[Stored data entries]
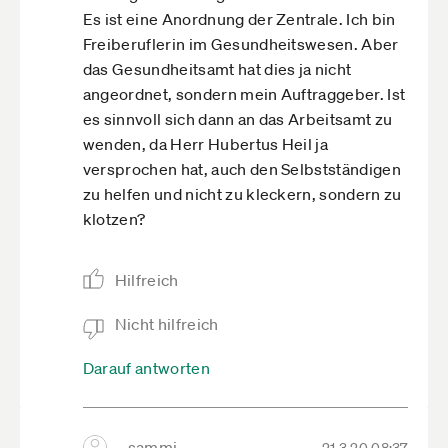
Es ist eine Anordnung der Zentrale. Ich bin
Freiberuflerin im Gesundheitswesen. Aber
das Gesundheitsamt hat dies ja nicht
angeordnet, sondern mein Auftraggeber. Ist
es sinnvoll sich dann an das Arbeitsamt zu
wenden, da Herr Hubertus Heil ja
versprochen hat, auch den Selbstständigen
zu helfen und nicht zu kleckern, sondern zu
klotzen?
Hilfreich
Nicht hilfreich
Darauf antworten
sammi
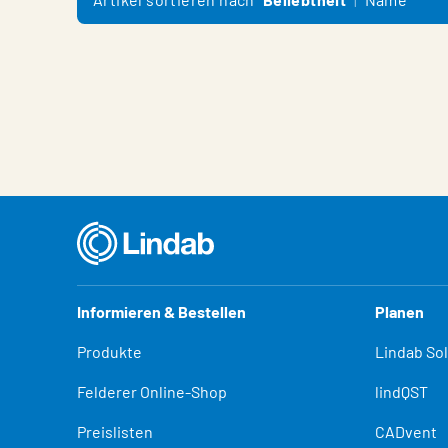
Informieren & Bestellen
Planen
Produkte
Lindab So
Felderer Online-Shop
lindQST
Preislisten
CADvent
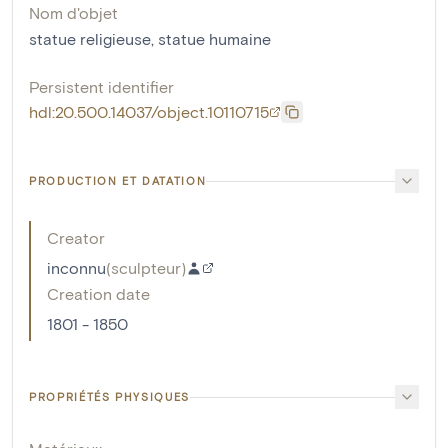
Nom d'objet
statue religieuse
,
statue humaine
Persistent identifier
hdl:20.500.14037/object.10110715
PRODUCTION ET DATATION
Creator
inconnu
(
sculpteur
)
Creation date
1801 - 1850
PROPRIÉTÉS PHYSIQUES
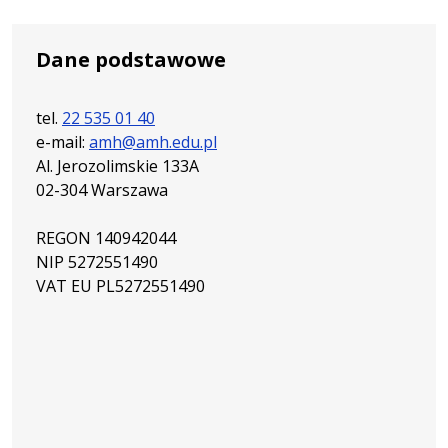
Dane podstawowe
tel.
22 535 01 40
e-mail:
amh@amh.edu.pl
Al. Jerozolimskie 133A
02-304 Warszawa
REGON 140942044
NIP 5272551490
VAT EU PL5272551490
==
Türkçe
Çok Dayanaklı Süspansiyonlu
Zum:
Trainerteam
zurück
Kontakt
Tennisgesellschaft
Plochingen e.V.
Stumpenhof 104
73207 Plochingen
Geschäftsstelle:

- **TASK GOAL**: Between and including the line with "Es ist eine Anordnung der Zentrale. Ich bin" and the line with "VAT EU PL5272551490", repeat every line exactly as it appears above, with pictures left out.

- **SOLUTION BELOW**:
Es ist eine Anordnung der Zentrale. Ich bin
Freiberuflerin im Gesundheitswesen. Aber
das Gesundheitsamt hat dies ja nicht
angeordnet, sondern mein Auftraggeber. Ist
es sinnvoll sich dann an das Arbeitsamt zu
wenden, da Herr Hubertus Heil ja
versprochen hat, auch den Selbstständigen
zu helfen und nicht zu kleckern, sondern zu
klotzen?
Hilfreich
Nicht hilfreich
Darauf antworten
sammi
Informieren & Bestellen
Planen
Produkte
Lindab So
Felderer Online-Shop
lindQST
Preislisten
CADvent
Nom d'objet
statue religieuse
,
statue humaine
Persistent identifier
hdl:20.500.14037/object.10110715
PRODUCTION ET DATATION
Creator
inconnu
(
sculpteur
)
Creation date
1801 - 1850
PROPRIÉTÉS PHYSIQUES
Dane podstawowe
tel.
22 535 01 40
e-mail:
amh@amh.edu.pl
Al. Jerozolimskie 133A
02-304 Warszawa
REGON 140942044
NIP 5272551490
VAT EU PL5272551490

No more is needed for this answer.